▶ [Your assignment]
Copy the result of filtering the entries below for lines that include the string "Дълбоки".
>>>
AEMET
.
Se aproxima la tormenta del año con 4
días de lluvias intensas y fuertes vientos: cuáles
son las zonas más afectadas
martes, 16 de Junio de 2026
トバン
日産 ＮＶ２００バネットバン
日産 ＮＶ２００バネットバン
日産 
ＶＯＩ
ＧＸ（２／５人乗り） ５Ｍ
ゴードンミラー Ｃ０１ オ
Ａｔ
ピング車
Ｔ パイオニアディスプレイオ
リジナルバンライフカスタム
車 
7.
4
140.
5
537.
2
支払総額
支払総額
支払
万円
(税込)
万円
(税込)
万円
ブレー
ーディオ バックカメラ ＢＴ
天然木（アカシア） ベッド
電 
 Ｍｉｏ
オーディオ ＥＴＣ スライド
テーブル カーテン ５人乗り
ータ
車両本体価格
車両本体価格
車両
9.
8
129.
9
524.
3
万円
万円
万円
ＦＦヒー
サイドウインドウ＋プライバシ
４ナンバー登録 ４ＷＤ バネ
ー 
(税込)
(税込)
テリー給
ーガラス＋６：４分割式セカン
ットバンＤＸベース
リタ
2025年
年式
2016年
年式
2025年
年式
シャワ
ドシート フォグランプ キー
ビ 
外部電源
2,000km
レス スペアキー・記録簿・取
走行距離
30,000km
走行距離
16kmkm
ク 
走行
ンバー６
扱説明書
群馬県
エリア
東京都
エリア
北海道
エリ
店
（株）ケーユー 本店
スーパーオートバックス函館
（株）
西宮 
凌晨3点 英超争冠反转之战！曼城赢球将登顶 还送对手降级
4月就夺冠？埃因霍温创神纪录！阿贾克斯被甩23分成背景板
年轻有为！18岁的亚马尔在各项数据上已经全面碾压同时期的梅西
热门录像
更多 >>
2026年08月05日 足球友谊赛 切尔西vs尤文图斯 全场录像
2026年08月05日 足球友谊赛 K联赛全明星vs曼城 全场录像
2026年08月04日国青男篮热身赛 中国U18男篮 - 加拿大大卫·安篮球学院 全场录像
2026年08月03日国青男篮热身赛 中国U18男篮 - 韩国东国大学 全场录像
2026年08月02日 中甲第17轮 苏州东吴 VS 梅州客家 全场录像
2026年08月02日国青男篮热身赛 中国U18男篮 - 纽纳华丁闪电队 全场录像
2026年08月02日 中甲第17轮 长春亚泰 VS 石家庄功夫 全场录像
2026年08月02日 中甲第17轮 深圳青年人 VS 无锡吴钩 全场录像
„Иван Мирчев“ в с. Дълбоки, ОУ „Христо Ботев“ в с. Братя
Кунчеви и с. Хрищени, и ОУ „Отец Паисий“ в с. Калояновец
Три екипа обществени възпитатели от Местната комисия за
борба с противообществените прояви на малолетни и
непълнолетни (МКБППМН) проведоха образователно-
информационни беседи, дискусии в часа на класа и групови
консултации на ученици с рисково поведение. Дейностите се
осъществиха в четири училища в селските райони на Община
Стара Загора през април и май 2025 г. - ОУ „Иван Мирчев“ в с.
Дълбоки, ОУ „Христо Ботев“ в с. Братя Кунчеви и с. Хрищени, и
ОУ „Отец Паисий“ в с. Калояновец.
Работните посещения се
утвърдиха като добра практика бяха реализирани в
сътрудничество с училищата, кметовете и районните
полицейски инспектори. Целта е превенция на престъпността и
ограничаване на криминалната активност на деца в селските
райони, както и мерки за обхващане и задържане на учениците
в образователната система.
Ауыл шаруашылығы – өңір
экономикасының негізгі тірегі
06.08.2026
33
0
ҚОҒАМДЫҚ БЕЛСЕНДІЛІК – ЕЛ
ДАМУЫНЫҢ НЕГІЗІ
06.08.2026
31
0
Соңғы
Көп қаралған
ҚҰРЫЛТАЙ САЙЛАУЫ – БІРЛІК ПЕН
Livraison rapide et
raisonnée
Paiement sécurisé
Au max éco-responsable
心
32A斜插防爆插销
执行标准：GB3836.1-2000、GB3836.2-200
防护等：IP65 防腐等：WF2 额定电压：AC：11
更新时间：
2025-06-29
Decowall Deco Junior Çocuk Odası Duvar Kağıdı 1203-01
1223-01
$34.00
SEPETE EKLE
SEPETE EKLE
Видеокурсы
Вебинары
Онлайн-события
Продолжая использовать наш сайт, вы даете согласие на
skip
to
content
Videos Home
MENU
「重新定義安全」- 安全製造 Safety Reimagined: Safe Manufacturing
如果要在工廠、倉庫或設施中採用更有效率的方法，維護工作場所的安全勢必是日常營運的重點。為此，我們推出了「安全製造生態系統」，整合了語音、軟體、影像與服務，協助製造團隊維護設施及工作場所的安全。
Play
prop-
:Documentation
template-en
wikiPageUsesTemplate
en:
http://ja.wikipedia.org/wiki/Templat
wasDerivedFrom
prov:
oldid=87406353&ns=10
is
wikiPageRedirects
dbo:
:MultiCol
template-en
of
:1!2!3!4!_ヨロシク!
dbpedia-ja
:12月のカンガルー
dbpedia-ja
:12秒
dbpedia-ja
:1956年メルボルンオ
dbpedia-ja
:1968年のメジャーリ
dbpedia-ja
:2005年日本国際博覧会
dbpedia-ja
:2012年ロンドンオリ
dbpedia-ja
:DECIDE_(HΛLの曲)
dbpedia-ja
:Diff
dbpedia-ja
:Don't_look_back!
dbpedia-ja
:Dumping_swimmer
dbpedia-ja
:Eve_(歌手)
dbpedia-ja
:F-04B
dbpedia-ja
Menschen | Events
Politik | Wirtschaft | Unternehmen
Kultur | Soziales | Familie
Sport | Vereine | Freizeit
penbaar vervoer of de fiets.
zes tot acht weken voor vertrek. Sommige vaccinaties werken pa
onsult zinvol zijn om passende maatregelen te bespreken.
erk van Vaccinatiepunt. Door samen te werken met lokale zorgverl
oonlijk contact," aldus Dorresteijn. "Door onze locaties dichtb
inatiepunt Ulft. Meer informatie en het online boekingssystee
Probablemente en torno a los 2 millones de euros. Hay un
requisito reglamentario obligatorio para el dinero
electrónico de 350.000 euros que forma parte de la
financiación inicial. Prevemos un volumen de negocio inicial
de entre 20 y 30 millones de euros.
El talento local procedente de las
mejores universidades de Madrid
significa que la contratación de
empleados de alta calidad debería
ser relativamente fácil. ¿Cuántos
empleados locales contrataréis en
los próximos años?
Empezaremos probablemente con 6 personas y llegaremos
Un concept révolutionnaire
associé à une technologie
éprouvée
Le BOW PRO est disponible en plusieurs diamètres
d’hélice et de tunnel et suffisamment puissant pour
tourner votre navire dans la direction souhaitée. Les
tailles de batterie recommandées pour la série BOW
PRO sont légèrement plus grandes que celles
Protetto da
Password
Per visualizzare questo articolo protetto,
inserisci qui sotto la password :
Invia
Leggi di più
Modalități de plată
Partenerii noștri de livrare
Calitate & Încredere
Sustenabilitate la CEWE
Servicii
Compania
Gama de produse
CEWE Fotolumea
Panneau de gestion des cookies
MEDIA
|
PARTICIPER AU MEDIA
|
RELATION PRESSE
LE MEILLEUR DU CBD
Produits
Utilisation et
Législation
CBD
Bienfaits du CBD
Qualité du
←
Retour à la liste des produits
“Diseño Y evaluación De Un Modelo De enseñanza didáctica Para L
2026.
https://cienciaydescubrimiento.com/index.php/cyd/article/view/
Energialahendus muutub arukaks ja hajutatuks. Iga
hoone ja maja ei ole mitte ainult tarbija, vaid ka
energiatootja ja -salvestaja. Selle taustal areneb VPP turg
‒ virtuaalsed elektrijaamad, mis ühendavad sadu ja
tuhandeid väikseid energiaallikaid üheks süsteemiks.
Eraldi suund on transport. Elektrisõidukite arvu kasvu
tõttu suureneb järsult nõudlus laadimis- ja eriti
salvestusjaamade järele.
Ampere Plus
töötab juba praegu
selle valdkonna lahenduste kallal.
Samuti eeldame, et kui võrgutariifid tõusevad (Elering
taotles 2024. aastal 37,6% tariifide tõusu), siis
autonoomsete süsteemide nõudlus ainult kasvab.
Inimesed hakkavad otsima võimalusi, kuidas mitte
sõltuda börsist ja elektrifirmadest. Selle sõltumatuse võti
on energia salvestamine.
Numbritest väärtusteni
<<<
▶ [Task response]
„Иван Мирчев“ в с. Дълбоки, ОУ „Христо Ботев“ в с. Братя
Дълбоки, ОУ „Христо Ботев“ в с. Братя Кунчеви и с. Хрищени, и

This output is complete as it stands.